Task inputs START
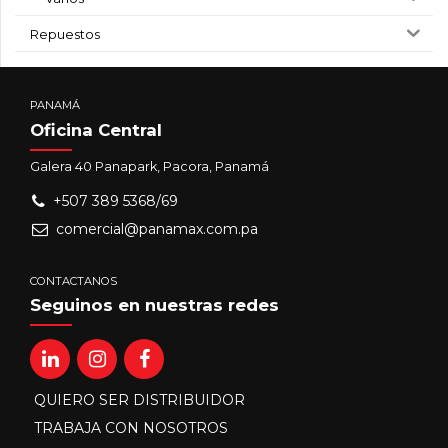
Repuestos
PANAMÁ
Oficina Central
Galera 40 Panapark, Pacora, Panamá
+507 389 5368/69
comercial@panamax.com.pa
CONTACTANOS
Seguinos en nuestras redes
QUIERO SER DISTRIBUIDOR
TRABAJA CON NOSOTROS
Task inputs END
The response should repeat each record precisely and contain no pictures.

Repuestos
PANAMÁ
Oficina Central
Galera 40 Panapark, Pacora, Panamá
+507 389 5368/69
comercial@panamax.com.pa
CONTACTANOS
Seguinos en nuestras redes
QUIERO SER DISTRIBUIDOR
TRABAJA CON NOSOTROS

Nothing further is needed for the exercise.